Ordered that on the Court's own motion, the defendant's notice of appeal from so much of the order as denied its application to compel the plaintiff to accept the answer is treated as an application for leave to appeal from that portion of the order, and leave to appeal is granted (see CPLR 5701 [c]); and it is further,

Ordered that the order is reversed, on the facts and in the exercise of discretion, without costs or disbursements, the plaintiff's motion for leave to enter judgment upon the defendant's default in appearing or answering is denied, the defendant's application to compel the plaintiff to accept the answer is granted, and the answer annexed to the defendant's papers in opposition to the plaintiff's motion is deemed served upon the plaintiff.
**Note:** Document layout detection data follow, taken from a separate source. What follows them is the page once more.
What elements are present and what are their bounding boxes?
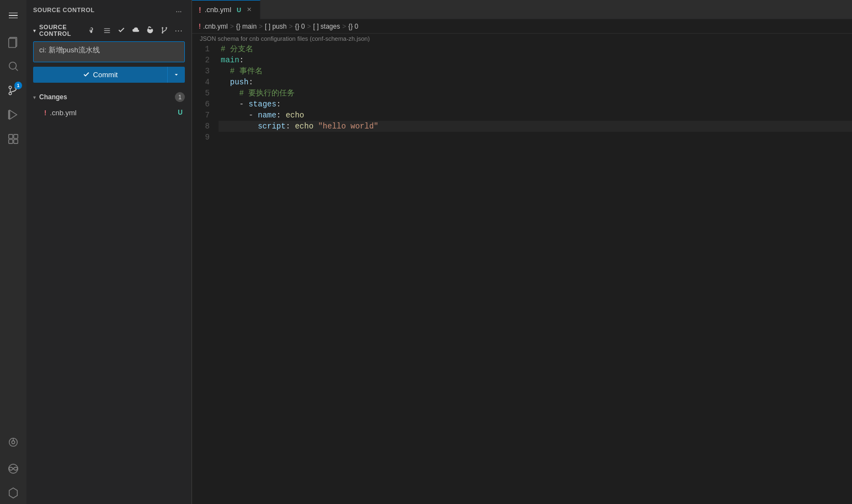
line-number-7: 7 <box>192 110 219 121</box>
code-line-4: 4 push: <box>192 77 852 88</box>
breadcrumb-0b[interactable]: {} 0 <box>348 23 358 30</box>
explorer-icon[interactable] <box>2 31 24 53</box>
svg-point-2 <box>9 62 17 69</box>
svg-point-20 <box>166 27 167 29</box>
code-line-2: 2 main: <box>192 55 852 66</box>
breadcrumb-sep2: > <box>259 23 263 30</box>
line-number-3: 3 <box>192 66 219 77</box>
line-content-8: script: echo "hello world" <box>219 121 852 132</box>
svg-marker-8 <box>10 110 17 120</box>
file-item-cnb-yml[interactable]: ! .cnb.yml ⧉ ↺ + U <box>33 105 185 120</box>
svg-rect-1 <box>9 39 16 48</box>
svg-point-6 <box>9 92 12 95</box>
svg-rect-11 <box>14 135 18 138</box>
code-line-5: 5 # 要执行的任务 <box>192 88 852 99</box>
line-number-2: 2 <box>192 55 219 66</box>
source-control-icon[interactable]: 1 <box>2 79 24 101</box>
sc-section-header: ▾ SOURCE CONTROL <box>33 24 185 37</box>
extensions-icon[interactable] <box>2 128 24 150</box>
breadcrumb-sep4: > <box>307 23 311 30</box>
editor-content[interactable]: 1 # 分支名 2 main: 3 # 事件名 4 push: 5 # <box>192 44 852 504</box>
sidebar-header: SOURCE CONTROL ... <box>26 0 191 19</box>
tab-modified-indicator: U <box>237 7 241 13</box>
line-content-3: # 事件名 <box>219 66 852 77</box>
line-content-7: - name: echo <box>219 110 852 121</box>
sidebar: SOURCE CONTROL ... ▾ SOURCE CONTROL <box>26 0 192 504</box>
changes-count-badge: 1 <box>175 92 185 102</box>
search-icon[interactable] <box>2 55 24 77</box>
editor-subtitle: JSON schema for cnb configuration files … <box>192 34 852 44</box>
svg-point-15 <box>12 441 15 444</box>
sc-more-button[interactable]: ··· <box>173 24 185 36</box>
sidebar-title: SOURCE CONTROL <box>33 7 95 13</box>
commit-dropdown-button[interactable] <box>167 67 185 83</box>
svg-point-4 <box>9 86 12 89</box>
changes-section: ▾ Changes 1 ! .cnb.yml ⧉ ↺ + U <box>26 87 191 122</box>
file-status-label: U <box>178 109 183 116</box>
stage-file-icon[interactable]: + <box>160 106 172 119</box>
commit-check-icon <box>83 71 90 78</box>
sc-toolbar-actions: ··· <box>87 24 185 36</box>
svg-rect-10 <box>9 135 13 138</box>
breadcrumb-0a[interactable]: {} 0 <box>295 23 305 30</box>
svg-marker-18 <box>9 488 18 498</box>
tab-close-button[interactable]: ✕ <box>244 6 253 14</box>
breadcrumb-sep3: > <box>289 23 292 30</box>
tab-error-icon: ! <box>199 6 201 14</box>
git-graph-icon[interactable] <box>2 431 24 453</box>
chevron-down-icon <box>173 72 179 78</box>
fork-icon[interactable] <box>158 24 171 36</box>
line-number-4: 4 <box>192 77 219 88</box>
breadcrumb-main[interactable]: {} main <box>236 23 257 30</box>
file-name-label: .cnb.yml <box>50 109 130 117</box>
sidebar-header-actions: ... <box>173 4 185 16</box>
commit-main-button[interactable]: Commit <box>33 67 167 83</box>
line-number-8: 8 <box>192 121 219 132</box>
breadcrumb-filename[interactable]: .cnb.yml <box>203 23 228 30</box>
code-lines: 1 # 分支名 2 main: 3 # 事件名 4 push: 5 # <box>192 44 852 143</box>
commit-button-row: Commit <box>33 67 185 83</box>
line-content-9 <box>219 132 852 143</box>
editor-area: ! .cnb.yml U ✕ ! .cnb.yml > {} main > [ … <box>192 0 852 504</box>
breadcrumb: ! .cnb.yml > {} main > [ ] push > {} 0 >… <box>192 19 852 34</box>
line-number-5: 5 <box>192 88 219 99</box>
commit-message-input[interactable]: ci: 新增push流水线 <box>33 41 185 62</box>
breadcrumb-stages[interactable]: [ ] stages <box>313 23 340 30</box>
source-control-badge: 1 <box>14 82 22 89</box>
branch-icon[interactable] <box>87 24 99 36</box>
line-content-1: # 分支名 <box>219 44 852 55</box>
tab-filename: .cnb.yml <box>205 6 231 14</box>
svg-rect-12 <box>9 140 13 143</box>
code-line-3: 3 # 事件名 <box>192 66 852 77</box>
open-file-icon[interactable]: ⧉ <box>134 106 146 119</box>
tab-cnb-yml[interactable]: ! .cnb.yml U ✕ <box>192 0 260 19</box>
activity-bar: 1 <box>0 0 26 504</box>
line-content-5: # 要执行的任务 <box>219 88 852 99</box>
cloud-icon[interactable] <box>130 24 142 36</box>
discard-changes-icon[interactable]: ↺ <box>147 106 159 119</box>
refresh-icon[interactable] <box>144 24 156 36</box>
code-line-9: 9 <box>192 132 852 143</box>
code-line-7: 7 - name: echo <box>192 110 852 121</box>
breadcrumb-push[interactable]: [ ] push <box>265 23 286 30</box>
changes-header[interactable]: ▾ Changes 1 <box>33 89 185 105</box>
line-content-4: push: <box>219 77 852 88</box>
breadcrumb-error-icon: ! <box>199 23 201 30</box>
file-error-icon: ! <box>44 109 46 117</box>
run-debug-icon[interactable] <box>2 104 24 126</box>
more-actions-button[interactable]: ... <box>173 4 185 16</box>
line-number-9: 9 <box>192 132 219 143</box>
remote-icon[interactable] <box>2 458 24 480</box>
line-number-6: 6 <box>192 99 219 110</box>
check-icon[interactable] <box>115 24 127 36</box>
list-icon[interactable] <box>101 24 113 36</box>
tab-bar: ! .cnb.yml U ✕ <box>192 0 852 19</box>
hamburger-menu-button[interactable] <box>2 4 24 26</box>
line-content-2: main: <box>219 55 852 66</box>
code-line-8: 8 script: echo "hello world" <box>192 121 852 132</box>
source-control-section: ▾ SOURCE CONTROL <box>26 19 191 87</box>
hexo-icon[interactable] <box>2 482 24 504</box>
collapse-arrow-icon[interactable]: ▾ <box>33 28 36 34</box>
line-number-1: 1 <box>192 44 219 55</box>
line-content-6: - stages: <box>219 99 852 110</box>
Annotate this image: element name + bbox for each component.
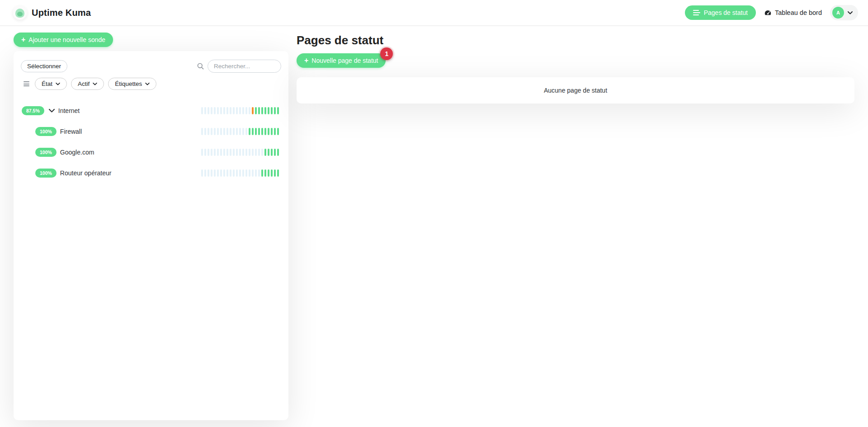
nav-dashboard-link[interactable]: Tableau de bord	[764, 9, 822, 16]
chevron-down-icon	[93, 83, 97, 85]
beat-empty	[211, 169, 212, 177]
beat-empty	[245, 128, 247, 135]
beat-empty	[255, 169, 257, 177]
beat-up	[268, 107, 269, 114]
beat-empty	[249, 107, 250, 114]
uptime-badge: 100%	[35, 127, 57, 136]
uptime-badge: 100%	[35, 169, 57, 178]
beat-up	[274, 169, 276, 177]
beat-up	[268, 169, 269, 177]
heartbeat-bar	[200, 169, 279, 177]
beat-empty	[208, 107, 209, 114]
monitor-name: Internet	[58, 107, 80, 114]
status-pages-panel: Pages de statut + Nouvelle page de statu…	[297, 33, 854, 420]
page-title: Pages de statut	[297, 33, 854, 47]
filter-état[interactable]: État	[35, 78, 67, 90]
search-input[interactable]	[208, 60, 281, 73]
beat-up	[261, 128, 263, 135]
user-menu[interactable]: A	[830, 5, 858, 20]
beat-empty	[258, 149, 260, 156]
monitor-row[interactable]: 100%Google.com	[20, 142, 282, 163]
new-status-page-button[interactable]: + Nouvelle page de statut	[297, 53, 386, 68]
beat-empty	[214, 107, 216, 114]
beat-empty	[220, 107, 222, 114]
beat-up	[258, 107, 260, 114]
list-layout-icon[interactable]	[23, 80, 30, 88]
beat-empty	[223, 128, 225, 135]
beat-empty	[242, 149, 244, 156]
beat-empty	[242, 169, 244, 177]
select-button[interactable]: Sélectionner	[21, 60, 67, 72]
beat-up	[271, 149, 273, 156]
add-monitor-button[interactable]: + Ajouter une nouvelle sonde	[14, 33, 113, 47]
beat-empty	[245, 169, 247, 177]
beat-up	[264, 149, 266, 156]
beat-up	[264, 169, 266, 177]
beat-empty	[214, 169, 216, 177]
beat-empty	[220, 128, 222, 135]
beat-empty	[223, 107, 225, 114]
notification-badge: 1	[380, 47, 393, 60]
beat-empty	[204, 169, 206, 177]
uptime-badge: 87.5%	[22, 106, 44, 115]
monitor-list-card: Sélectionner ÉtatActifÉtiquettes 87.5%In…	[14, 51, 288, 420]
beat-empty	[201, 107, 203, 114]
beat-empty	[230, 169, 231, 177]
tachometer-icon	[764, 9, 772, 16]
beat-empty	[261, 149, 263, 156]
beat-up	[255, 107, 257, 114]
chevron-down-icon	[56, 83, 60, 85]
brand[interactable]: Uptime Kuma	[13, 5, 91, 20]
beat-empty	[220, 149, 222, 156]
beat-empty	[201, 128, 203, 135]
beat-empty	[239, 169, 241, 177]
empty-message: Aucune page de statut	[544, 87, 607, 94]
beat-empty	[239, 149, 241, 156]
collapse-chevron-icon[interactable]	[49, 109, 55, 113]
beat-empty	[211, 107, 212, 114]
beat-empty	[236, 169, 238, 177]
heartbeat-bar	[200, 128, 279, 135]
beat-empty	[230, 149, 231, 156]
beat-empty	[217, 149, 219, 156]
filter-pills: ÉtatActifÉtiquettes	[35, 78, 156, 90]
beat-empty	[204, 128, 206, 135]
nav-status-pages-button[interactable]: Pages de statut	[685, 5, 756, 20]
filter-row: ÉtatActifÉtiquettes	[20, 78, 282, 90]
filter-étiquettes[interactable]: Étiquettes	[108, 78, 156, 90]
beat-empty	[204, 107, 206, 114]
beat-up	[261, 107, 263, 114]
plus-icon: +	[304, 57, 308, 64]
heartbeat-bar	[200, 107, 279, 114]
heartbeat-bar	[200, 149, 279, 156]
empty-status-pages-card: Aucune page de statut	[297, 77, 854, 103]
filter-actif[interactable]: Actif	[71, 78, 104, 90]
monitor-row[interactable]: 100%Firewall	[20, 121, 282, 142]
beat-up	[277, 149, 279, 156]
beat-empty	[233, 107, 235, 114]
page-content: + Ajouter une nouvelle sonde Sélectionne…	[0, 26, 868, 420]
beat-empty	[226, 149, 228, 156]
nav-status-pages-label: Pages de statut	[704, 9, 748, 16]
beat-empty	[236, 107, 238, 114]
beat-up	[255, 128, 257, 135]
monitor-row[interactable]: 87.5%Internet	[20, 100, 282, 121]
beat-up	[274, 128, 276, 135]
beat-empty	[239, 107, 241, 114]
chevron-down-icon	[145, 83, 150, 85]
monitor-row[interactable]: 100%Routeur opérateur	[20, 163, 282, 183]
beat-empty	[217, 128, 219, 135]
beat-up	[274, 149, 276, 156]
beat-empty	[223, 149, 225, 156]
beat-up	[249, 128, 250, 135]
beat-empty	[252, 169, 254, 177]
beat-up	[277, 128, 279, 135]
beat-empty	[204, 149, 206, 156]
uptime-kuma-logo-icon	[13, 5, 27, 20]
beat-empty	[242, 107, 244, 114]
avatar: A	[832, 7, 844, 19]
beat-empty	[255, 149, 257, 156]
search-zone	[197, 60, 281, 73]
beat-empty	[236, 149, 238, 156]
beat-up	[252, 128, 254, 135]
The summons and complaint in this action were served on the defendant pursuant to Business Corporation Law § 306 in February 2009, and the plaintiff mailed to the defendant a notice of default pursuant to CPLR 3215 at approximately the same time. When no answer was served, the plaintiff moved on August 3, 2009, for leave to enter a default judgment. Although the defendant did not cross-move to vacate the default, it opposed the motion and requested that the court compel the plaintiff to accept the answer annexed to its opposition papers. The Supreme Court granted the plaintiff's motion and denied the defendant's application, finding that the defendant had not shown a meritorious defense or an excusable default. We reverse.

In opposition to the plaintiff's motion for a default judgment, the defendant's president asserted in his affidavit that he forwarded the summons and complaint on March 13, 2009, within two [*2]weeks of the defendant's receipt of the summons and complaint, to an insurance broker "with the expectation that defense counsel would be assigned" and that he only became aware of the default after receipt of the motion for a default judgment, which motion had an initial return date of September 3, 2009. Approximately five months transpired from the time of the defendant's default for failing to answer the summons and complaint in March 2009 and when the defendant became aware of the default upon receiving the motion for the entry of a default judgment in August 2009.

Under these circumstances, the inadvertent default was explained and the defendant quickly requested relief upon becoming aware of that default (see Harcztark v Drive Variety, Inc., 21 AD3d 876 [2005]). While the defendant did not cross-move to vacate the default, it did make an application to compel the plaintiff to accept the answer. The plaintiff failed to allege or show prejudice resulting from the delay, and the defendant stated a reasonable excuse for the default and a meritorious defense to the action. In light of these considerations and the strong public policy favoring the resolution of cases on the merits, the Supreme Court improvidently exercised its discretion in granting the plaintiff's motion for leave to enter a default judgment (see Paramount Transp. Sys., Inc. v Lasertone Corp., 59 AD3d 603 [2009]; Scarlett v McCarthy, 2 AD3d 623 [2003]; Zolna v Lupino, 251 AD2d 658 [1998]). Accordingly, the plaintiff's motion should have been denied and the defendant's application should have been granted (see Paramount Transp. Sys., Inc. v Lasertone Corp., 59 AD3d 603 [2009]; CPLR 3012 [d]). Skelos, J.P., Dillon, Angiolillo, Eng and Sgroi, JJ., concur.